Piperine suppresses the transcriptional activity of PPARγ [20]. However, the physical interaction between piperine and PPARγ has not been addressed in terms of piperine’s function as a PPARγ antagonist. Transcriptional activation or repression by PPARγ is regulated principally by histone acetylation [30, 31]. Upregulation of PPARγ target genes is dependent on the enzymatic activity of CBP/P300 and LSD1 [32, 33]. Histone methylation, which represses transcription, can be removed by LSD1, whereas the CBP/P300 complex adds an acetyl group to histones. Transcriptional downregulation by PPARγ has been associated with SIRT1, a deacetylase enzyme [32, 34, 35]. In this context, the transcriptional regulation of piperine by PPARγ may be related to the regulation of histone acetylation. Piperine regulates the expression of adipogenic and lipolytic genes by modulating histone modifications to suppress adipogenesis of 3T3-L1 cells [21]. In this study, we have documented that piperine inhibits adipogenesis and the transcription of related genes in hair stem cells (HSCs). Computational analyses have identified potential interaction partners of piperine, including IL-1β, IL-6, NF-κB, JNK, and Cox-2 [36, 37]. While the validation of piperine’s interaction with IL-6 suggests its role in immune regulation [37], its association with transcription regulators during sebocyte differentiation of HSCs remains unknown. Uncovering the piperine interactome could provide valuable insights into its impact on transcription and adipogenesis.

Since there is no established positive control for reducing hair oiliness in the existing literature, we did not have a specific control for our study. Our findings indicate that piperine reduces hair oiliness by inhibiting the adipogenesis of hair stem cells, potentially through the downregulation of PPARγ activity. In the absence of a defined positive control, we propose that both synthetic and natural compounds with PPARγ antagonism could be considered suitable controls.
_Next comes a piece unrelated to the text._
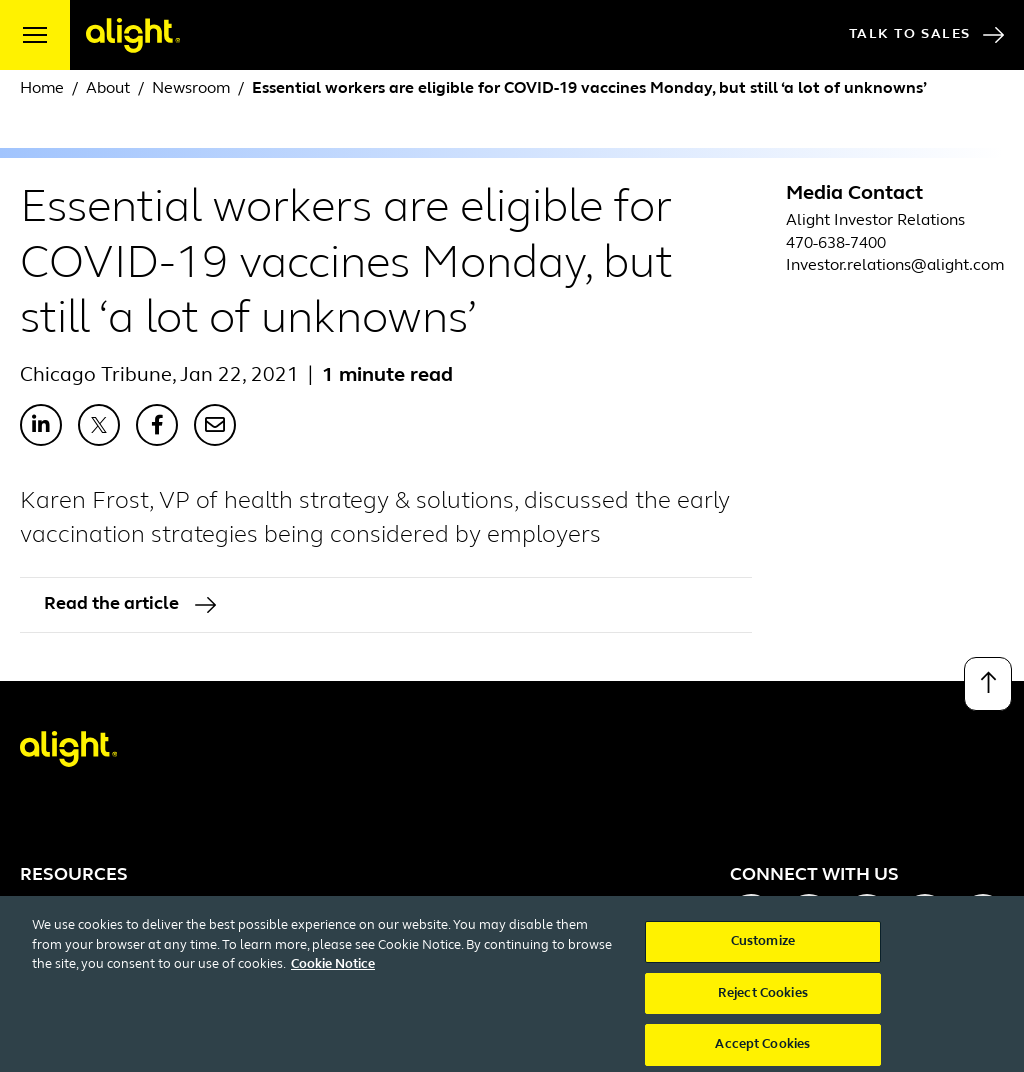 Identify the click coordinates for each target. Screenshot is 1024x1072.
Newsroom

It’s worth noting that while both piperine and PPARγ antagonists inhibit the transcriptional activity of PPARγ, the mechanism of action for piperine involves indirect suppression, which differs from classical PPARγ antagonists. Based on our data, piperine could be considered as a positive control in studies focused on developing reagents to reduce hair oiliness.

Piperine has multiple beneficial biological functions, including an anti-inflammatory function in the skin, which may be related to its effect on adipogenesis inhibition [38, 39]. This is because obesity-induced inflammation is triggered by secreted adipokines [40,41,42]. Sebocytes in the SG secrete pro-inflammatory mediators such as IL-6, IL-8, and TNF-α [43, 44]. In HFD-fed mice, the mRNA levels of Il-6 and Il-1β were upregulated, an effect reversed by piperine (data not shown). Because there is no therapy for skin inflammation due to obesity, piperine has promise for non-chronic skin inflammation. Taken together, our findings suggest that piperine has therapeutic potential for hair loss by controlling hair oiliness and inflammation.